Reputation: 772
All my business methods create a new EntityManager and explicitly close them in the finally block.
EntityManagerFactory entityManagerFactory = PersistenceManager.getInstance().getEntityManagerFactory(); //Singleton
EntityManager em = entityManagerFactory.createEntityManager();
EntityTransaction tx = em.getTransaction();
try {
tx.begin();
em.persist(someEntity);
tx.commit();
}
catch (Exception e) {
e.printStackTrace();
}
finally {
if (em!=null) {
em.close();
}
}
I have a very basic persistence.xml file defined. I am not really specifying anything other than the DB connection information.
<?xml version="1.0" encoding="UTF-8"?>
<persistence version="2.0"
xmlns="http://java.sun.com/xml/ns/persistence" xmlns:xsi="http://www.w3.org/2001/XMLSchema-instance"
xsi:schemaLocation="http://java.sun.com/xml/ns/persistence http://java.sun.com/xml/ns/persistence/persistence_2_0.xsd">
<persistence-unit name="db" transaction-type="RESOURCE_LOCAL">
<provider>org.eclipse.persistence.jpa.PersistenceProvider</provider>
<class>package.class</class>
<exclude-unlisted-classes>false</exclude-unlisted-classes>
<properties>
<property name="eclipselink.logging.level" value="INFO" />
<property name="javax.persistence.jdbc.driver" value="org.postgresql.Driver" />
<property name="javax.persistence.jdbc.url"
value="url" />
<property name="javax.persistence.jdbc.user" value="scott" />
<property name="javax.persistence.jdbc.password" value=tiger" />
</properties>
</persistence-unit>
</persistence>
The behavior I see in the application is that the allocated memory starts to grow and eventually reaches the max limit till the point I start getting out of memory errors. After a while those errors clear and the JVM's allocated heap gets back to around 95% of max. I am assuming a GC occurs at this time although I have not attached a profiler to confirm.
Is this considered default behavior? What are some of best practises on tuning the cache. What properties can I set in the persistence.xml file to limit the maximum cache size? Can I do it globally or do I need to define it per entity class?
Upvotes: 0
Views: 1225
Reputation: 21165
Its hard to say what is holding onto your memory without looking at it with a profiler. The most common cause is usually reusing EntityManagers without clearing them, as the EntityManager is required to hold onto each managed entity for its lifespan unless cleared. You are not doing that with the code you've shown that persists entities, but you have not shown how you are reading them in, so it might be possible, and is more common when users manage the EntityManagers themselves rather than let the container do it for them.

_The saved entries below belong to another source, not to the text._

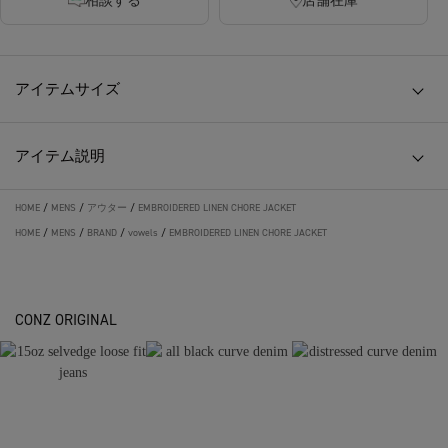
相談する
店舗在庫
アイテムサイズ
アイテム説明
HOME
/
MENS
/
アウター
/
EMBROIDERED LINEN CHORE JACKET
HOME
/
MENS
/
BRAND
/
vowels
/
EMBROIDERED LINEN CHORE JACKET
CONZ ORIGINAL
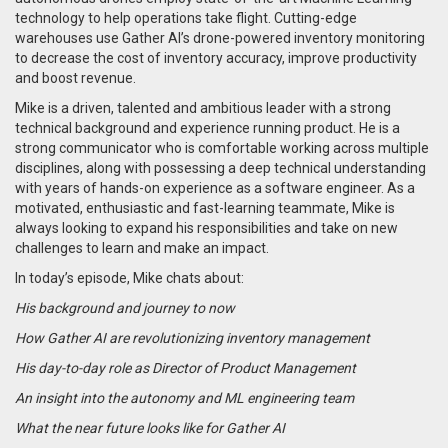
technology to help operations take flight. Cutting-edge
warehouses use Gather AI’s drone-powered inventory monitoring
to decrease the cost of inventory accuracy, improve productivity
and boost revenue.
Mike is a driven, talented and ambitious leader with a strong
technical background and experience running product. He is a
strong communicator who is comfortable working across multiple
disciplines, along with possessing a deep technical understanding
with years of hands-on experience as a software engineer. As a
motivated, enthusiastic and fast-learning teammate, Mike is
always looking to expand his responsibilities and take on new
challenges to learn and make an impact.
In today’s episode, Mike chats about:
His background and journey to now
How Gather AI are revolutionizing inventory management
His day-to-day role as Director of Product Management
An insight into the autonomy and ML engineering team
What the near future looks like for Gather AI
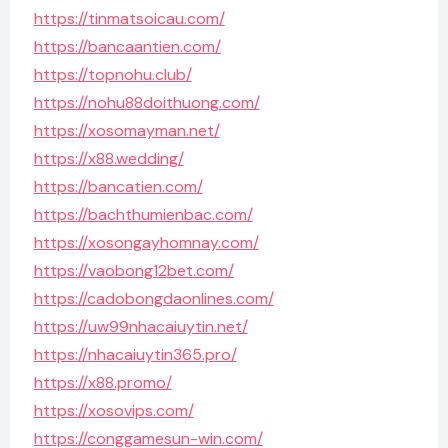
https://tinmatsoicau.com/
https://bancaantien.com/
https://topnohu.club/
https://nohu88doithuong.com/
https://xosomayman.net/
https://x88.wedding/
https://bancatien.com/
https://bachthumienbac.com/
https://xosongayhomnay.com/
https://vaobong12bet.com/
https://cadobongdaonlines.com/
https://uw99nhacaiuytin.net/
https://nhacaiuytin365.pro/
https://x88.promo/
https://xosovips.com/
https://conggamesun-win.com/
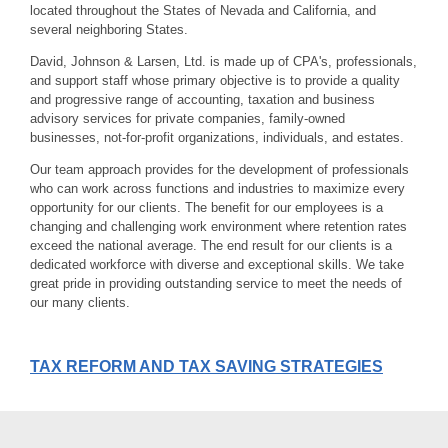
located throughout the States of Nevada and California, and
several neighboring States.
David, Johnson & Larsen, Ltd. is made up of CPA's, professionals,
and support staff whose primary objective is to provide a quality
and progressive range of accounting, taxation and business
advisory services for private companies, family-owned
businesses, not-for-profit organizations, individuals, and estates.
Our team approach provides for the development of professionals
who can work across functions and industries to maximize every
opportunity for our clients. The benefit for our employees is a
changing and challenging work environment where retention rates
exceed the national average. The end result for our clients is a
dedicated workforce with diverse and exceptional skills. We take
great pride in providing outstanding service to meet the needs of
our many clients.
TAX REFORM AND TAX SAVING STRATEGIES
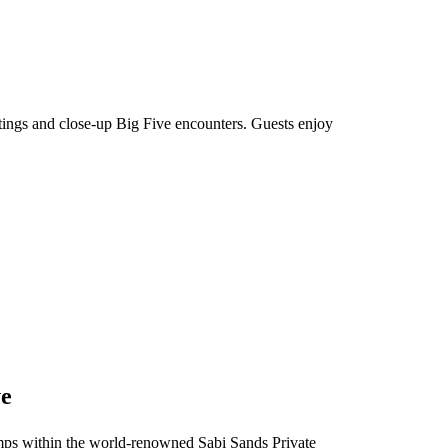
htings and close-up Big Five encounters. Guests enjoy
ve
 camps within the world-renowned Sabi Sands Private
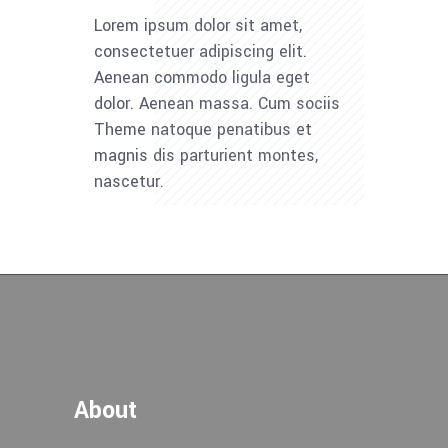
Lorem ipsum dolor sit amet,
consectetuer adipiscing elit.
Aenean commodo ligula eget
dolor. Aenean massa. Cum sociis
Theme natoque penatibus et
magnis dis parturient montes,
nascetur.
About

To answer the question about EclipseLink caches: EclispeLink has a second level cache that will hold onto memory. The different cache types and options are shown here http://www.eclipse.org/eclipselink/documentation/2.4/concepts/cache002.htm By default it uses a softweakidentitymap, which has two parts; a cache that uses soft references and an identity map that uses weak ones. The soft references allow the object to be garbage collected if your application is no longer referenced, and has a size of 100 per descriptor by default.
The caching options for JPA are discussed on this page http://wiki.eclipse.org/EclipseLink/Examples/JPA/Caching and you can turn off the shared cache to see if that helps your application. I would be surprised it helps though. You mention 95% of the apps memory is still held after garbage collection occurs, which would indicate the application still has references to the resources.
I'd recommend though that you check what is holding onto your memory and evaluate if there are problems within your application, or just that your application requires a larger amount of memory than has been configured.